What is expected – Begin at the line that contains "ه‌ها، نه با" and reproduce it along with every line after it to the end of the listing; skip any pictures.

Exercise input –
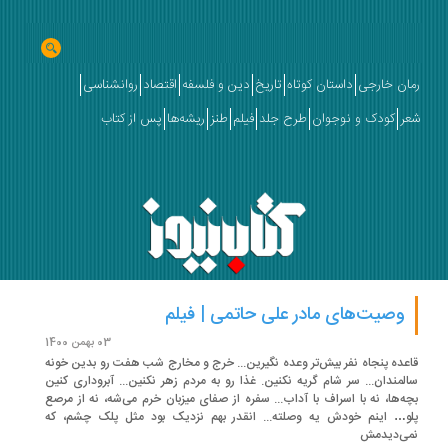
ان خارجی
داستان کوتاه
تاریخ
دین و فلسفه
اقتصاد
روانشناسی
ر
کودک و نوجوان
طرح جلد
فیلم
طنز
ریشه‌ها
پس از کتاب
وصیت‌های مادر علی حاتمی | فیلم
03 بهمن 1400
عده پنجاه‌ نفر بیش‌تر وعده نگیرین... خرج و مخارج شب هفت رو بدین خونه
لمندان... سر شام گریه نکنین. غذا رو به مردم زهر نکنین... آبروداری کنین
ه‌ها، نه با اسراف با آداب... سفره از صفای میزبان خرم می‌شه، نه از مرصع
و… اینم خودش یه وصلته... انقدر بهم نزدیک بود مثل پلک چشم، که
ی‌دیدمش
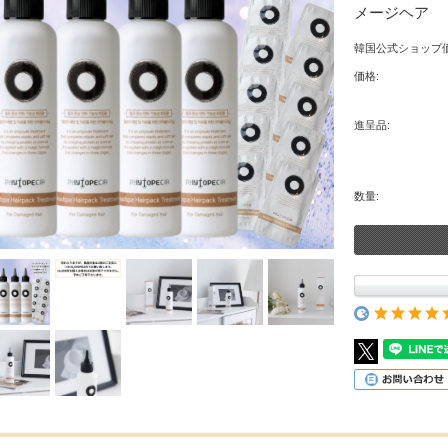
メージヘア
韓国公式ショップ価
価格:
進呈品:
数量:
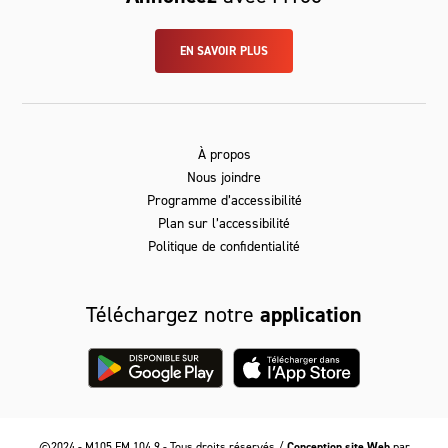
EN SAVOIR PLUS
À propos
Nous joindre
Programme d’accessibilité
Plan sur l’accessibilité
Politique de confidentialité
Téléchargez notre
application
©2024 - M105 FM 104,9 - Tous droits réservés /
Conception site Web
par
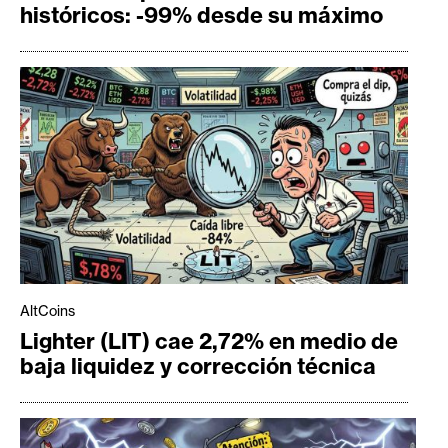
históricos: -99% desde su máximo
AltCoins
Lighter (LIT) cae 2,72% en medio de
baja liquidez y corrección técnica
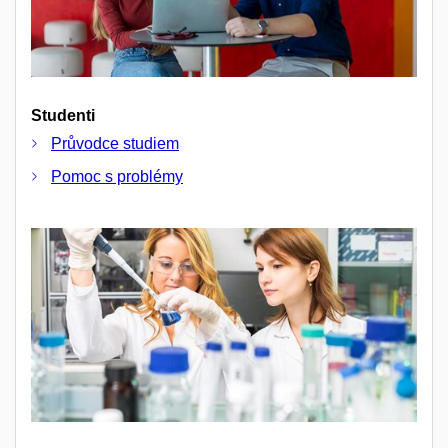
Studenti
Průvodce studiem
Pomoc s problémy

Your solution –
ه‌ها، نه با اسراف با آداب... سفره از صفای میزبان خرم می‌شه، نه از مرصع
و… اینم خودش یه وصلته... انقدر بهم نزدیک بود مثل پلک چشم، که
ی‌دیدمش
メージヘア
韓国公式ショップ価
価格:
進呈品:
数量:
EN SAVOIR PLUS
À propos
Nous joindre
Programme d’accessibilité
Plan sur l’accessibilité
Politique de confidentialité
Téléchargez notre
application
©2024 - M105 FM 104,9 - Tous droits réservés /
Conception site Web
par
históricos: -99% desde su máximo
AltCoins
Lighter (LIT) cae 2,72% en medio de
baja liquidez y corrección técnica
Studenti
Průvodce studiem
Pomoc s problémy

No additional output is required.